Citing election results in France, Brazil, Sweden, the Philippines, and Germany, among others, Carlson detects “entire populations revolting against leaders who refuse to improve their lives.” Not quite. France chose a centrist by a huge margin. In Sweden, the fascist party made gains but still received less than 18 percent of parliamentary votes. In Germany, Angela Merkel is being replaced by her own hand-picked successor. Sounds like continuity. Only Brazil and the Philippines made big changes.

But focus on that word “refuse.” Governments are not misguided or simply unsuited to cure the woes of mankind. Nor are they following the will of electorates who demand lower taxes and higher benefits. No, they are lining their own pockets and laughing. Yes, Carlson actually suggests that our unhappiness results from indifferent leaders:

Dignity. Purpose. Self-control. Independence. Above all, deep relationships with other people. Those are the things that you want for your children. They’re what our leaders should want for us, and would want if they cared.
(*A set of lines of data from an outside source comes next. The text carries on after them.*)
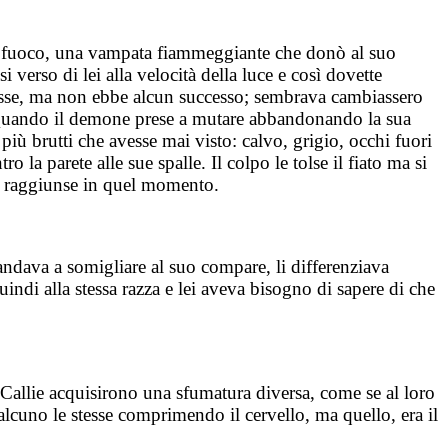
sso fuoco, una vampata fiammeggiante che donò al suo
verso di lei alla velocità della luce e così dovette
 mosse, ma non ebbe alcun successo; sembrava cambiassero
o. Quando il demone prese a mutare abbandonando la sua
iù brutti che avesse mai visto: calvo, grigio, occhi fuori
la parete alle sue spalle. Il colpo le tolse il fiato ma si
 la raggiunse in quel momento.
andava a somigliare al suo compare, li differenziava
indi alla stessa razza e lei aveva bisogno di sapere di che
di Callie acquisirono una sfumatura diversa, come se al loro
lcuno le stesse comprimendo il cervello, ma quello, era il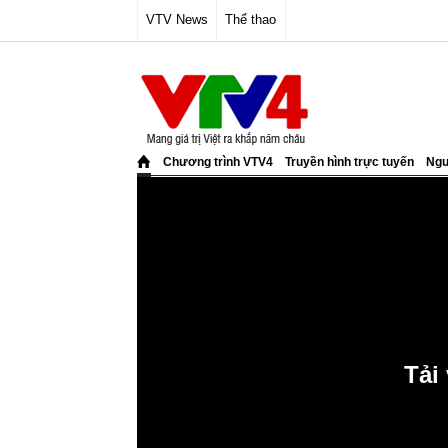
VTV News
Thể thao
Chương trình VTV4
Truyền hình trực tuyến
Ngư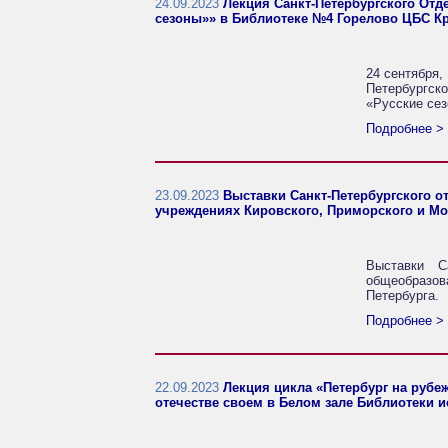
24.09.2023
Лекция Санкт-Петербургского Отд
сезоны»» в Библиотеке №4 Горелово ЦБС К
24 сентября,
Петербургск
«Русские сез
Подробнее >
23.09.2023
Выставки Санкт-Петербургского 
учреждениях Кировского, Приморского и Мос
Выставки С
общеобразов
Петербурга.
Подробнее >
22.09.2023
Лекция цикла «Петербург на рубе
отечестве своем в Белом зале Библиотеки ис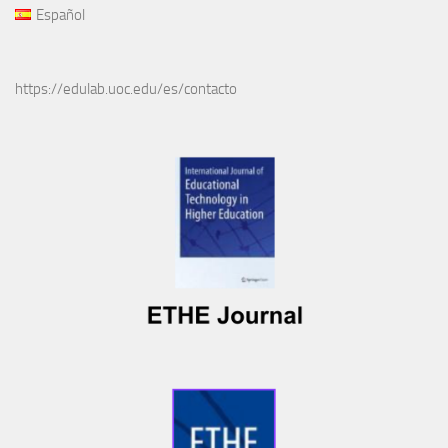
Español
https://edulab.uoc.edu/es/contacto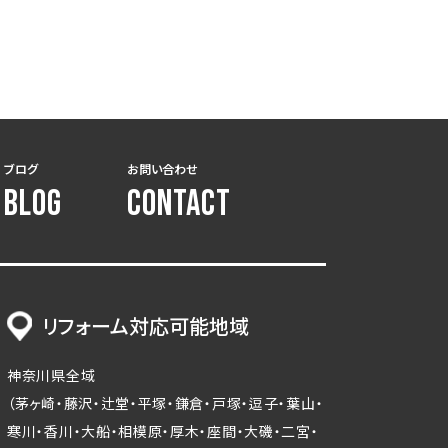
ブログ
お問い合わせ
BLOG
CONTACT
リフォーム対応可能地域
神奈川県全域
（茅ヶ崎・藤沢・辻堂・平塚・鎌倉・戸塚・逗子・葉山・
寒川・香川・大船・相模原・厚木・座間・大磯・二宮・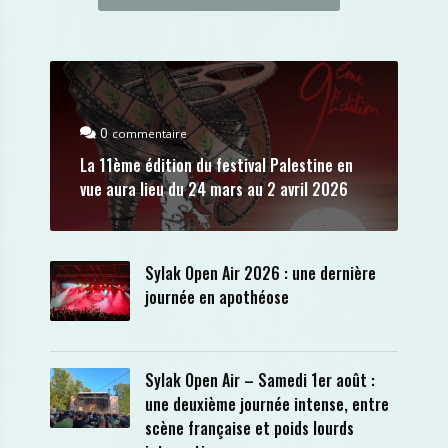
0
commentaire
La 11ème édition du festival Palestine en
vue aura lieu du 24 mars au 2 avril 2026
Sylak Open Air 2026 : une dernière
journée en apothéose
Sylak Open Air – Samedi 1er août :
une deuxième journée intense, entre
scène française et poids lourds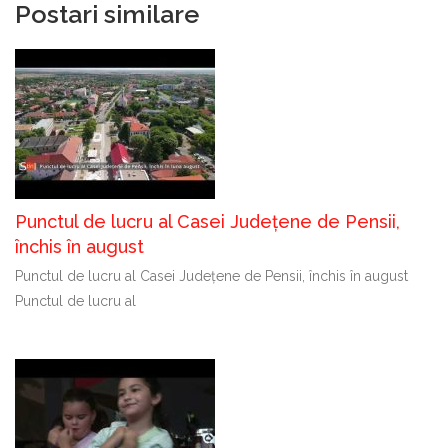
Postari similare
Punctul de lucru al Casei Județene de Pensii,
închis în august
Punctul de lucru al Casei Județene de Pensii, închis în august
Punctul de lucru al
Kim Jong Un, call your office.

Carlson comes within range of some important matters — but only to shed heat rather than light. He states that “manufacturing, a male-dominated industry, all but disappeared over the course of a generation.” That’s false. As a share of total employment, manufacturing has declined steadily for three generations; from 33 percent in 1947 to 8 percent in 2015. And yet, thousands of high paying manufacturing jobs are going begging. It’s estimated that 2.4 million manufacturing jobs may go unfilled in the coming ten years due to a shortage of skilled workers. And sectors beyond manufacturing are also hurting for workers. Trucking, agriculture, hotels and restaurants, and Silicon Valley are all having trouble hiring.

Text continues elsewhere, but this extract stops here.